| name | self-hosted-runners |
| description | Inspect, recover, and operate this repo's self-hosted GitHub Actions runners across the signing-host, lume-macos, and tart-ui lanes. Use when jobs are queued, runners show offline or busy unexpectedly, release jobs do not start, a Lume runner VM needs recovery, or when you need a host fallback runner on the current machine.
|
Self-Hosted Runners
Use this skill when the problem is runner health, scheduling, or lane ownership rather than repo code.
This repo has three important self-hosted lanes:
signing-host for release signing and notarization
lume-macos for macOS CI and agent execution
tart-ui for UI and perf automation
Quick Start
Summarize GitHub runner inventory, queued jobs, and local runner directories:
./.agents/skills/self-hosted-runners/scripts/summarize_runner_state.py
Include one specific run when a queued or failed run is the immediate problem:
./.agents/skills/self-hosted-runners/scripts/summarize_runner_state.py \
--run-id 24034959203
Probe the lume-macos guest directly over SSH:
./.agents/skills/self-hosted-runners/scripts/probe_lume_runner_guest.py
If lume get does not report the guest IP but direct SSH is known to work:
./.agents/skills/self-hosted-runners/scripts/probe_lume_runner_guest.py \
--ip 192.168.8.233
If you already know the lane is lume-macos, use the Lume guest probe before guessing.
Workflow
1. Inspect the current lane state
- Run
summarize_runner_state.py first.
- Identify which lane is actually blocked:
signing-host, lume-macos, or tart-ui.
- If a specific run is queued or failed, pass
--run-id.
- Read references/recovery-order.md for the standard recovery order.

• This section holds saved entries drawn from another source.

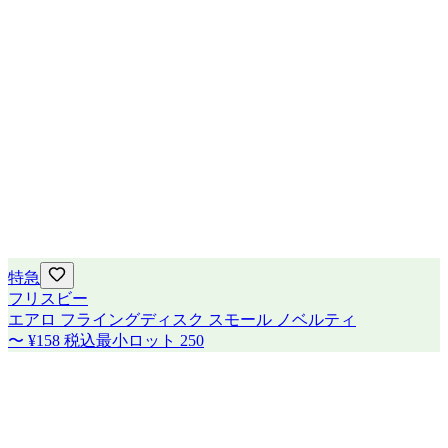
特急
フリスビー
エアロ フライングディスク スモール ノベルティ
〜
¥158
税込
最小ロット
250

2. Recover the lane with the smallest safe change
For lume-macos:
- Confirm the VM exists and is running.
- Probe the guest over SSH with
probe_lume_runner_guest.py.
- If the guest runner registration is stale, re-register it.
- If the guest is missing Xcode or is otherwise not build-ready, stop using it for CI and switch to a host fallback runner.
- If a host fallback runner goes online and then flips offline while the local process is still alive, treat that as a host-side communication problem rather than a repo problem.
For signing-host:
- Confirm at least one runner is online with the
signing-host label.
- Start the configured runner on the intended machine.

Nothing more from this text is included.